As an ensign in the Navy, Leroy Randle Grumman had worked with Albert and Grover Loening on a Navy monoplane contract. Upon resigning his naval commission in 1920, Grumman joined the Loenings as test pilot for their Air Yacht amphibians, and over the next several years, he took over full responsibility for the company's aircraft design.
The Loenings sold out their company in 1929 and backed Grumman in a venture of his own incorporated in 1929 at Farmingdale, New York. With their investment of $30,000 making up almost half of the initial capital, Grumman and five other engineers opened the Grumman Aircraft Engineering Corporation in an abandoned garage in Baldwin, Long Island.

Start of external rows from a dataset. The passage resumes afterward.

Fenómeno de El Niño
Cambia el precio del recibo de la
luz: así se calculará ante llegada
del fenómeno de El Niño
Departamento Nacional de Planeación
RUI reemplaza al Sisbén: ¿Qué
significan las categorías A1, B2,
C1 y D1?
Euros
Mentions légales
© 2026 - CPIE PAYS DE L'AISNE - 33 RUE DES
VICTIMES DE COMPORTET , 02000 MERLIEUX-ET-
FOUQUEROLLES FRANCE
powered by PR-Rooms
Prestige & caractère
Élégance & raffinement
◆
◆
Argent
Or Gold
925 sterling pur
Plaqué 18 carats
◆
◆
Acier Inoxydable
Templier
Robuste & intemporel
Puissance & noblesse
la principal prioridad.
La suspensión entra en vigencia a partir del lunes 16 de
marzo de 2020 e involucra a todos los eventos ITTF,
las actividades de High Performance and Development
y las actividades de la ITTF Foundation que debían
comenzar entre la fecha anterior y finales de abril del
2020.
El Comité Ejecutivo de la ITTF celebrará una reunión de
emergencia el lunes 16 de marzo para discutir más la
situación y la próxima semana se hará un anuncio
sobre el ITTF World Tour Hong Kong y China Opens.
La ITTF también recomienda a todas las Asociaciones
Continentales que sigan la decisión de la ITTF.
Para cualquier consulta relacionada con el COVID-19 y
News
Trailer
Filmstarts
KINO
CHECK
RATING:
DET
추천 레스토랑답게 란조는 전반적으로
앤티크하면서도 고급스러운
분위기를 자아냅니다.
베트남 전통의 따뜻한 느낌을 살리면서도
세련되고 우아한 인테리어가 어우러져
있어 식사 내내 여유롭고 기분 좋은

Contractor to U.S. Navy and Coast Guard. Built FF-1 (first flown 1931) and SF-1 two-seat biplane fighters with retractable landing gear, followed by single-seat F2F (first flown October 1933) and F3F (delivered 1936), plus all-metal amphibian as the JF-1 (first flown May 1933), later known as the Duck.
In 1936 Grumman moved to Bethpage, Long Island, NY.
Subsequent production, mainly for the U.S. Navy and Marine Corps, included F4F Wildcat fighter (first Grumman monoplane, first flown September 1937), TBM Avenger torpedo-bomber (first flown August 1941), F6F Hellcat fighter (delivered from 1943), F7F Tigercat twin-engined carrier fighter-bomber (first flown December 1943) and F8F Bearcat fighter (first flown August 1944) during Second World War, plus Widgeon and Goose (delivered from 1939) amphibians.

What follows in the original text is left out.